Your assignment:
Please work out how many lines in the entries below include the string "Roblox", and reply with the number alone.
(Material for this exercise begins)
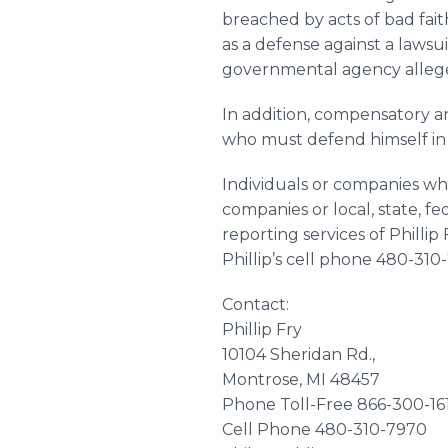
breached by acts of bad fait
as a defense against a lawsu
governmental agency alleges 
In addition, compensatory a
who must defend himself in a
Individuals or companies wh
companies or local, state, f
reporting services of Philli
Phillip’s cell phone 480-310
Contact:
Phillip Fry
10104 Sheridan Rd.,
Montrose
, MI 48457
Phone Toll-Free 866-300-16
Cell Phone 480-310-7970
(Material for this exercise ends)
(Material for this exercise begins)
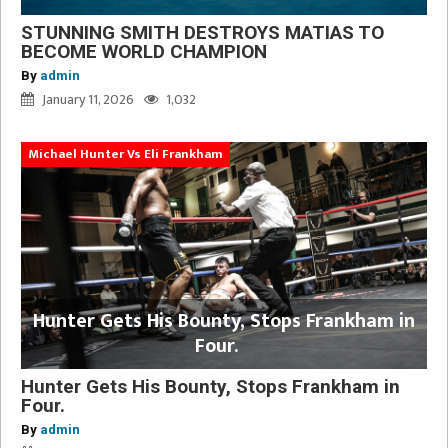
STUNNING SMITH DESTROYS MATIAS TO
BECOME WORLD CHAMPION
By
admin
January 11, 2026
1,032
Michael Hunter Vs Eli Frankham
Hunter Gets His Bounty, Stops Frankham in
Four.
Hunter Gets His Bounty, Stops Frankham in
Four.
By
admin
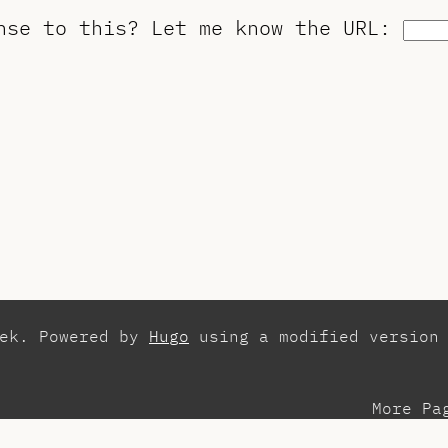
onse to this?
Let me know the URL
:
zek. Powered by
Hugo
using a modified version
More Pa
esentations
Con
(Material for this exercise ends)
(Material for this exercise begins)
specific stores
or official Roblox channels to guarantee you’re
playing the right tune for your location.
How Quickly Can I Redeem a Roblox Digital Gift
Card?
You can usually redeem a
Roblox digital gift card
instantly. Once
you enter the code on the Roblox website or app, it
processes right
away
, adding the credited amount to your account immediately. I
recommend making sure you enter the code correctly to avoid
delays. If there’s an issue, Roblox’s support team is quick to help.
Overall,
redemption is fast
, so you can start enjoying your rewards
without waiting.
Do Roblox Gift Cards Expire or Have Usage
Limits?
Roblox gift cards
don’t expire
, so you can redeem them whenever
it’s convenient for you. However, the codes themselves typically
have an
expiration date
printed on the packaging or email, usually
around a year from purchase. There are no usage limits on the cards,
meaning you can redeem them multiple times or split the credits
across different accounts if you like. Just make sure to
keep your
(Material for this exercise ends)
Exercise result:
7